Frequently Asked Questions (12)
Q1. What contributions have the authors mentioned in the paper "Abstraction-based malware analysis using rewriting and model checking" ?

The authors propose a formal approach for the detection of high-level malware behaviors. The authors work on unbounded sets of traces, which makes their technique useful not only for dynamic analysis, considering one trace at a time, but also for static analysis, considering a set of traces inferred from a control flow graph. The authors propose a formal approach for the detection of high-level malware behaviors. The authors work on unbounded sets of traces, which makes their technique useful not only for dynamic analysis, considering one trace at a time, but also for static analysis, considering a set of traces inferred from a control flow graph. 

CADP features a verification tool, which allows on-the-fly model checking of formulas expressed in the MCL language, a fragment of the modal mu-calculus extended with data variables, whose FOLTL logic used in this paper is a subset. 

Underpinned by language theory, term rewriting and first-order temporal logic, it allows us to determine whether a program exhibits a high-level behavior. 

An interesting application of static behavior analysis is the audit of programs in high-level technologies, like mobile applications, browser extensions, web page scripts, .NET or Java programs. 

since the captured data must not be invalidated before being leaked, the authors define a behavior pattern λinval (x), which represents such an invalidation. 

The authors describe a functionality by an FOLTL formula, such that traces satisfying this formula are traces carrying out the functionality. 

In general, a behavior is described by a sequence of system calls and recognition uses the formalism of finite state automata [22, 26, 24, 6]. 

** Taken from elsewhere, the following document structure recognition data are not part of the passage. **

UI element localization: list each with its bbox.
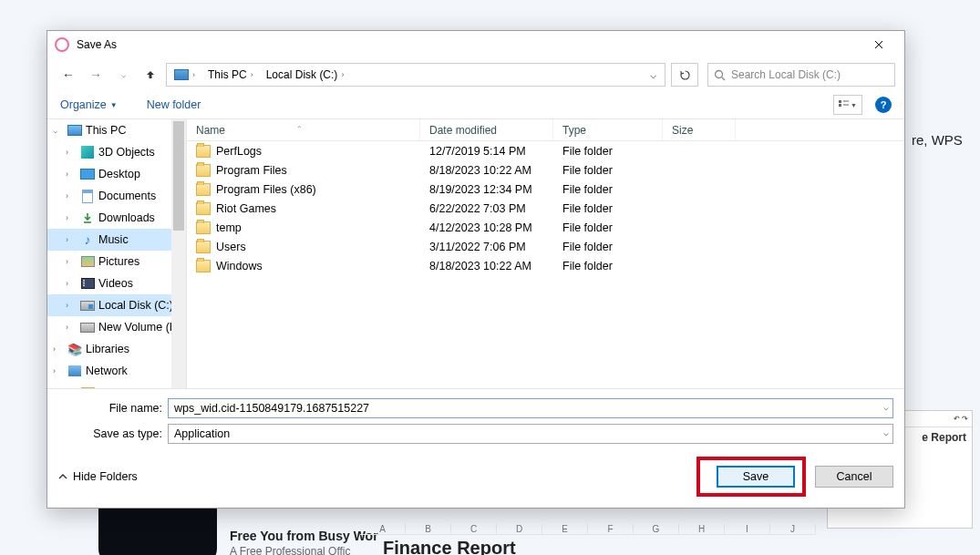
expand-icon[interactable]: › bbox=[66, 235, 77, 244]
file-row[interactable]: Users3/11/2022 7:06 PMFile folder bbox=[187, 237, 904, 256]
lib-icon: 📚 bbox=[67, 342, 82, 356]
file-name: Windows bbox=[216, 260, 263, 272]
tree-item-label: Alice's English bbox=[98, 386, 171, 388]
col-name[interactable]: Name bbox=[196, 124, 225, 137]
col-size[interactable]: Size bbox=[663, 119, 736, 140]
tree-item-label: Desktop bbox=[98, 168, 140, 180]
file-name: Program Files (x86) bbox=[216, 183, 316, 196]
close-button[interactable] bbox=[861, 32, 897, 57]
tree-item-alice-s-english[interactable]: Alice's English bbox=[47, 382, 186, 388]
file-row[interactable]: Program Files (x86)8/19/2023 12:34 PMFil… bbox=[187, 180, 904, 199]
savetype-label: Save as type: bbox=[58, 427, 168, 440]
expand-icon[interactable]: › bbox=[66, 170, 77, 179]
cancel-button[interactable]: Cancel bbox=[815, 466, 893, 488]
expand-icon[interactable]: › bbox=[66, 279, 77, 288]
up-button[interactable] bbox=[139, 63, 162, 87]
tree-item-pictures[interactable]: ›Pictures bbox=[47, 251, 186, 272]
bg-headline: Free You from Busy Wor bbox=[230, 529, 378, 543]
tree-item-desktop[interactable]: ›Desktop bbox=[47, 163, 186, 185]
file-type: File folder bbox=[553, 260, 663, 272]
pic-icon bbox=[80, 254, 95, 269]
address-dropdown[interactable]: ⌵ bbox=[643, 68, 663, 81]
chevron-up-icon bbox=[58, 472, 67, 481]
file-type: File folder bbox=[553, 221, 663, 234]
savetype-dropdown-icon[interactable]: ⌵ bbox=[883, 427, 889, 437]
tree-item-this-pc[interactable]: ⌵This PC bbox=[47, 119, 186, 141]
new-folder-button[interactable]: New folder bbox=[147, 98, 201, 111]
pc-icon bbox=[67, 123, 82, 138]
folder-icon bbox=[196, 260, 211, 272]
savetype-combo[interactable]: Application ⌵ bbox=[168, 424, 893, 444]
list-body[interactable]: PerfLogs12/7/2019 5:14 PMFile folderProg… bbox=[187, 141, 904, 388]
tree-item-label: Local Disk (C:) bbox=[98, 299, 173, 312]
desk-icon bbox=[80, 167, 95, 181]
tree-item-downloads[interactable]: ›Downloads bbox=[47, 207, 186, 229]
file-row[interactable]: PerfLogs12/7/2019 5:14 PMFile folder bbox=[187, 141, 904, 160]
file-date: 4/12/2023 10:28 PM bbox=[420, 221, 553, 234]
tree-item-new-volume-d[interactable]: ›New Volume (D bbox=[47, 316, 186, 338]
expand-icon[interactable]: ⌵ bbox=[53, 126, 64, 135]
app-icon bbox=[55, 37, 69, 52]
folder-icon bbox=[196, 145, 211, 158]
search-input[interactable]: Search Local Disk (C:) bbox=[707, 63, 895, 87]
expand-icon[interactable]: › bbox=[66, 257, 77, 266]
tree-item-label: Documents bbox=[98, 190, 156, 202]
back-button[interactable]: ← bbox=[57, 63, 80, 87]
tree-item-label: This PC bbox=[86, 124, 126, 137]
tree-item-3d-objects[interactable]: ›3D Objects bbox=[47, 141, 186, 163]
bg-finance-title: Finance Report bbox=[383, 538, 516, 555]
file-row[interactable]: Windows8/18/2023 10:22 AMFile folder bbox=[187, 256, 904, 275]
help-button[interactable]: ? bbox=[875, 97, 892, 113]
expand-icon[interactable]: › bbox=[66, 191, 77, 200]
save-as-dialog: Save As ← → ⌵ › This PC› Local Disk (C:)… bbox=[46, 30, 905, 509]
doc-icon bbox=[80, 189, 95, 203]
file-name: PerfLogs bbox=[216, 145, 262, 158]
breadcrumb-seg-0[interactable]: Local Disk (C:) bbox=[266, 68, 338, 81]
expand-icon[interactable]: › bbox=[66, 213, 77, 222]
fold-icon bbox=[80, 385, 95, 388]
bg-sheet-cols: ABCDEFGHIJ bbox=[360, 524, 816, 535]
tree-item-music[interactable]: ›♪Music bbox=[47, 229, 186, 251]
tree-item-local-disk-c-[interactable]: ›Local Disk (C:) bbox=[47, 294, 186, 316]
address-bar[interactable]: › This PC› Local Disk (C:)› ⌵ bbox=[166, 63, 665, 87]
breadcrumb-root[interactable]: This PC bbox=[208, 68, 247, 81]
expand-icon[interactable]: › bbox=[66, 323, 77, 332]
expand-icon[interactable]: › bbox=[53, 344, 64, 354]
recent-dropdown[interactable]: ⌵ bbox=[111, 63, 135, 87]
filename-dropdown-icon[interactable]: ⌵ bbox=[883, 402, 889, 412]
save-button[interactable]: Save bbox=[717, 466, 795, 488]
file-row[interactable]: temp4/12/2023 10:28 PMFile folder bbox=[187, 218, 904, 237]
col-type[interactable]: Type bbox=[553, 119, 663, 140]
tree-item-documents[interactable]: ›Documents bbox=[47, 185, 186, 207]
col-date[interactable]: Date modified bbox=[420, 119, 553, 140]
filename-input[interactable]: wps_wid.cid-1150849179.1687515227 ⌵ bbox=[168, 398, 893, 418]
expand-icon[interactable]: › bbox=[66, 301, 77, 310]
file-row[interactable]: Riot Games6/22/2022 7:03 PMFile folder bbox=[187, 199, 904, 218]
tree-item-label: 3D Objects bbox=[98, 146, 155, 159]
music-icon: ♪ bbox=[80, 232, 95, 247]
tree-items: ⌵This PC›3D Objects›Desktop›Documents›Do… bbox=[47, 119, 186, 388]
tree-item-videos[interactable]: ›Videos bbox=[47, 272, 186, 294]
view-options[interactable]: ▼ bbox=[833, 95, 862, 115]
net-icon bbox=[67, 364, 82, 378]
tree-item-network[interactable]: ›Network bbox=[47, 360, 186, 382]
nav-row: ← → ⌵ › This PC› Local Disk (C:)› ⌵ Sear… bbox=[47, 58, 904, 91]
3d-icon bbox=[80, 145, 95, 159]
drive-icon bbox=[80, 320, 95, 334]
list-header[interactable]: Name⌃ Date modified Type Size bbox=[187, 119, 904, 141]
file-row[interactable]: Program Files8/18/2023 10:22 AMFile fold… bbox=[187, 160, 904, 180]
file-name: Users bbox=[216, 241, 246, 253]
tree-item-libraries[interactable]: ›📚Libraries bbox=[47, 338, 186, 360]
expand-icon[interactable]: › bbox=[53, 366, 64, 375]
forward-button[interactable]: → bbox=[84, 63, 108, 87]
expand-icon[interactable]: › bbox=[66, 148, 77, 157]
organize-menu[interactable]: Organize▼ bbox=[60, 98, 118, 111]
tree-item-label: Music bbox=[98, 233, 129, 246]
hide-folders-toggle[interactable]: Hide Folders bbox=[58, 470, 138, 483]
pc-icon bbox=[174, 69, 189, 80]
file-type: File folder bbox=[553, 164, 663, 177]
filename-label: File name: bbox=[58, 402, 168, 415]
refresh-button[interactable] bbox=[671, 63, 698, 87]
file-type: File folder bbox=[553, 241, 663, 253]
tree-scrollbar[interactable] bbox=[171, 119, 186, 388]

In order to address the general intractability of the problem of constructing the normal form trace set for a given program, the authors have identified a property of practical high-level behaviors allowing us to avoid computing normal forms and yielding a linear time detection algorithm. 

The ping behavior pattern in Example 1 is abstracted in traces by inserting the λping symbol after the send action or after the IcmpSendEcho action. 

Their abstraction framework can be used in two scenarios:– Detection of given behaviors: signatures of given high-level behaviors are expressed in terms of abstract functionalities. 

The authors show that this is sufficient, with termination of the set of rules, to ensure that the abstraction relation is realizable by a tree transducer, in other words that it is a rational tree transduction. 

This has motivated yet another approach where a malicious behavior is specified as a combination of high-level actions, in order to be independent from the way these actions are realized and to only consider their effect on a system.